Dr. Raya Muttarak, IIASA Population and Just Societies Program Director, is invited to talk about population dynamics and climate change in a round table discussion organized by Brazilian Association for Population Studies (ABEP)
This event is organized by Brazilian Association for Population Studies (ABEP), a partnership between the Population, Space and Environment Group and the ABEP Demographic Projections and Estimates Committee, which share interests in the use, construction and reflection on various common analytical methods and tools to face new challenges using interdisciplinary approaches in population studies.
In times of pandemic, climate change, deep political and economic crisis demography is summoned to find new methodologies and data sources to understand the latest trends in population dynamics in a very challenging context.
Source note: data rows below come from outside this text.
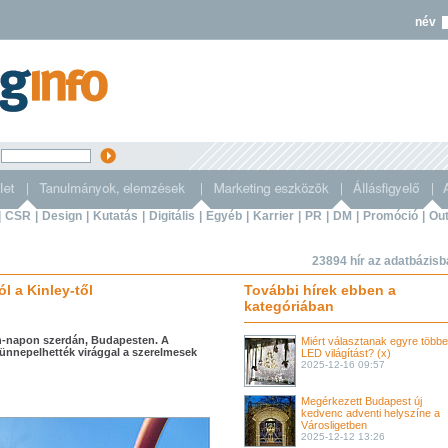
név
s
|
CSR
|
Design
|
Kutatás
|
Digitális
|
Egyéb
|
Karrier
|
PR
|
DM
|
Promóció
|
Out
23894 hír az adatbázis
l a Kinley-től
További hírek ebben a
kategóriában
tin-napon szerdán, Budapesten. A
Miért választanak egyre több
 ünnepelhették virággal a szerelmesek
LED világítást? (x)
2025-12-16 09:57
Megérkezett Budapest új
kedvenc adventi helyszíne a
Városligetben
2025-12-12 13:26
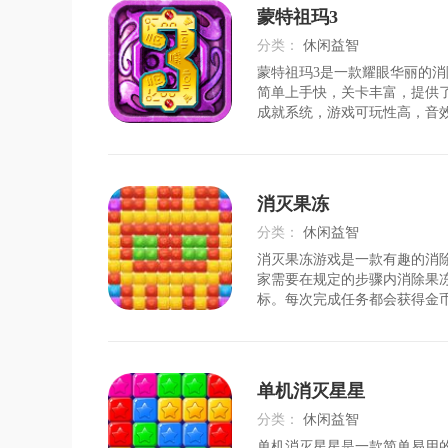
最强武将阵容。游戏体验1、
蒙特祖玛3
你将面对一系列充满挑战的消
用策略和技巧，才能轻松过关
分类：
休闲益智
画面精致可爱，让人无法抗拒
蒙特祖玛3是一款耀眼华丽的
时间：
2026-07-29
觉
简单上手快，关卡丰富，提供
成就系统，游戏可玩性高，音
启无与伦比的游戏之旅。玩家
来完成任务，还要巧妙运用道
通过关卡，游戏中还有很多小
励等着你发掘。游戏玩法1.华
消灭果冻
在消除的同时感受到视觉上的冲
操作简单上手快，让初学者也
分类：
休闲益智
受到游戏的乐趣。3.提供了丰
消灭果冻游戏是一款有趣的消
时间：
2026-07-30
家需要在规定的步骤内消除果
标。每次完成任务都会获得金
戏中还有多种神奇的小道具可
弹、刷新页面等，让游戏更加
玩家享受欢快的节奏。游戏优
果冻进行消除并且达到任务要
单机消灭星星
的关卡。2交换的道具也可使
成绿色也能让黄色换成蓝色。
分类：
休闲益智
计的内容都不同，能增加玩耍
单机消灭星星是一款简单易用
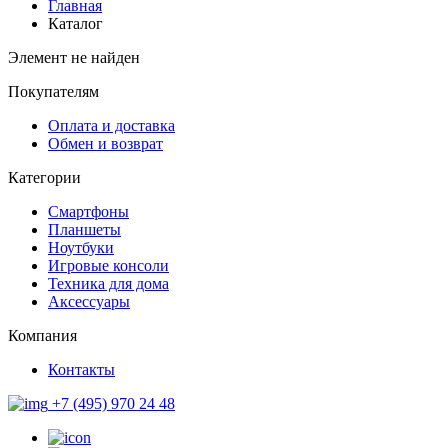
Главная
Каталог
Элемент не найден
Покупателям
Оплата и доставка
Обмен и возврат
Категории
Смартфоны
Планшеты
Ноутбуки
Игровые консоли
Техника для дома
Аксессуары
Компания
Контакты
+7 (495) 970 24 48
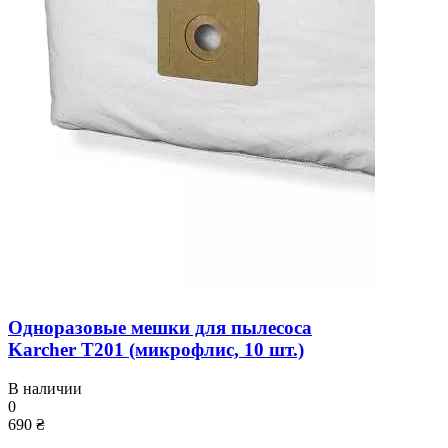
Одноразовые мешки для пылесоса
Karcher T201 (микрофлис, 10 шт.)
В наличии
0
690 ₴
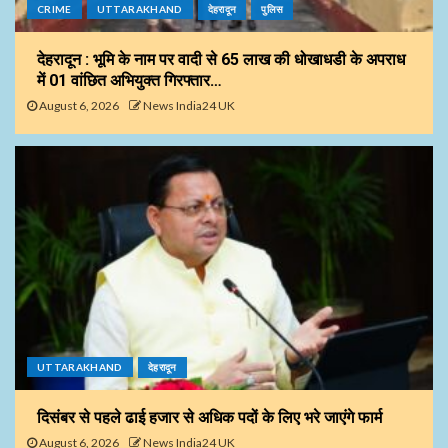
CRIME
UTTARAKHAND
देहरादून
पुलिस
देहरादून : भूमि के नाम पर वादी से 65 लाख की धोखाधडी के अपराध
में 01 वांछित अभियुक्त गिरफ्तार…
August 6, 2026
News India24 UK
UTTARAKHAND
देहरादून
दिसंबर से पहले ढाई हजार से अधिक पदों के लिए भरे जाएंगे फार्म
August 6, 2026
News India24 UK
The search for interdisciplinarity becomes a key element for understanding this complex scenario, through the use of alternative methodologies, estimates and data sources that will help to understand these multiple dimensions and their interconnections, such as the persistent impacts of the pandemic on increasing inequalities and vulnerability.
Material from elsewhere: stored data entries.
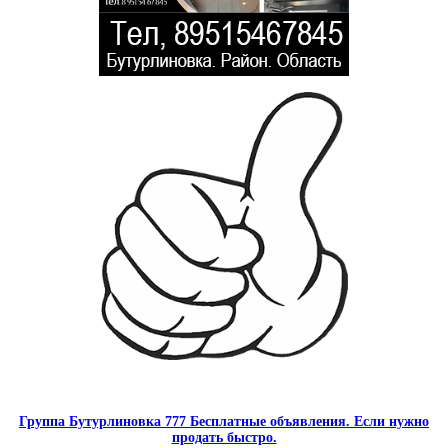
Группа Бутурлиновка 777 Бесплатные объявления. Если нужно
продать быстро.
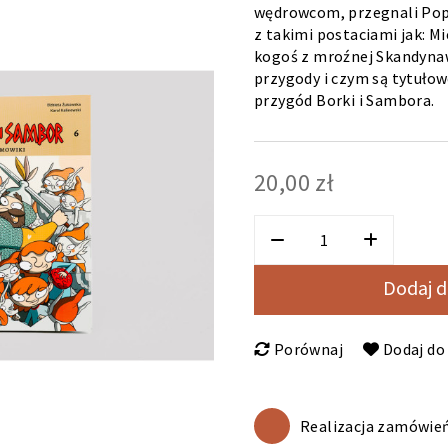
wędrowcom, przegnali Popie
z takimi postaciami jak: 
kogoś z mroźnej Skandynawi
przygody i czym są tytuło
przygód Borki i Sambora.
20,00 zł
Dodaj d
Porównaj
Dodaj do 
Realizacja zamówień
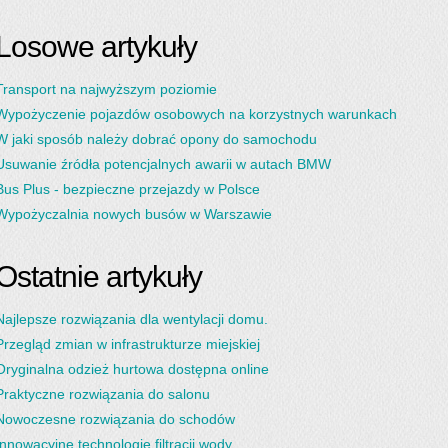
Losowe artykuły
Transport na najwyższym poziomie
Wypożyczenie pojazdów osobowych na korzystnych warunkach
W jaki sposób należy dobrać opony do samochodu
Usuwanie źródła potencjalnych awarii w autach BMW
Bus Plus - bezpieczne przejazdy w Polsce
Wypożyczalnia nowych busów w Warszawie
Ostatnie artykuły
Najlepsze rozwiązania dla wentylacji domu.
Przegląd zmian w infrastrukturze miejskiej
Oryginalna odzież hurtowa dostępna online
Praktyczne rozwiązania do salonu
Nowoczesne rozwiązania do schodów
Innowacyjne technologie filtracji wody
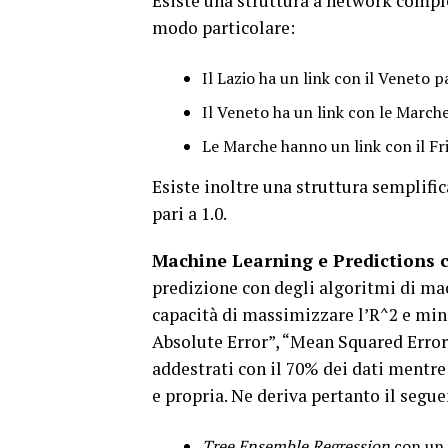
Esiste una struttura a network comple
modo particolare:
Il Lazio ha un link con il Veneto 
Il Veneto ha un link con le Marche
Le Marche hanno un link con il Fri
Esiste inoltre una struttura semplifi
pari a 1.0.
Machine Learning e Predictions c
predizione con degli algoritmi di mac
capacità di massimizzare l’R^2 e min
Absolute Error”, “Mean Squared Error”
addestrati con il 70% dei dati mentre 
e propria. Ne deriva pertanto il seg
Tree Ensemble Regression
con un v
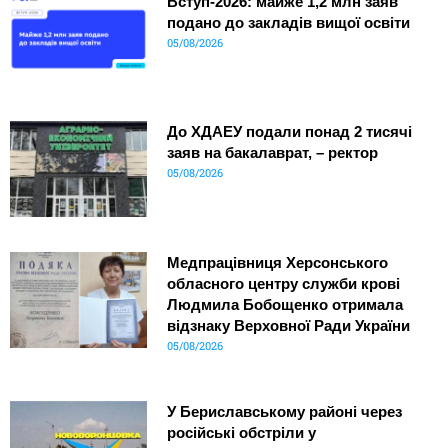
Вступ-2026: майже 1,2 млн заяв
подано до закладів вищої освіти
05/08/2026
До ХДАЕУ подали понад 2 тисячі
заяв на бакалаврат, – ректор
05/08/2026
Медпрацівниця Херсонського
обласного центру служби крові
Людмила Бобощенко отримала
відзнаку Верховної Ради України
05/08/2026
У Бериславському районі через
російські обстріли у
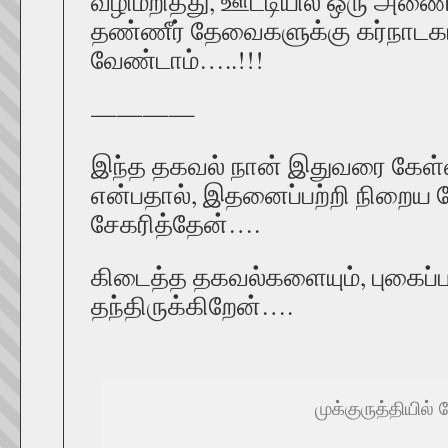
வழிமறித்து, ஊட்டியில் ஒரு அணை
தண்ணீர் தேவைகளுக்கு கர்நாடகா
வேண்டாம்…..!!!
————
இந்த தகவல் நான் இதுவரை கேள்
என்பதால், இதனைப்பற்றி நிறை
சேகரித்தேன்….
கிடைத்த தகவல்களையும், புகைப்
தந்திருக்கிறேன்….
முக்குருத்தியில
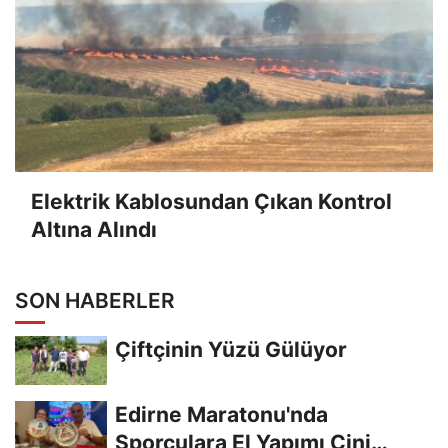
Elektrik Kablosundan Çıkan Kontrol
Altına Alındı
SON HABERLER
Çiftçinin Yüzü Gülüyor
Edirne Maratonu'nda
Sporculara El Yapımı Çini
The talk focuses on the reciprocal relationships between population dynamics and climate change. Human population is closely linked with the environmental system both through the impact of population dynamics on the climate system and as an agent being affected by climate change. First, Dr. Muttarak will discuss how human population influences the climate through production and consumption and how population dynamics including population size, distribution and composition matters. The demographic metabolism theory which explain societal changes partly through cohort replacement is also introduced as a conceptual framework underlying forecasting of future population dynamics and their impact on the climate. Next, she will explain the differential impact of climate change on human population emphasizing on demographically differentiated vulnerability. In particular, the potential feedback of climate change on population dynamics through influencing the three demographic components: fertility, mortality and migration, will be explored. Finally, advancement in population projections and its relevance for the climate change community will be discussed.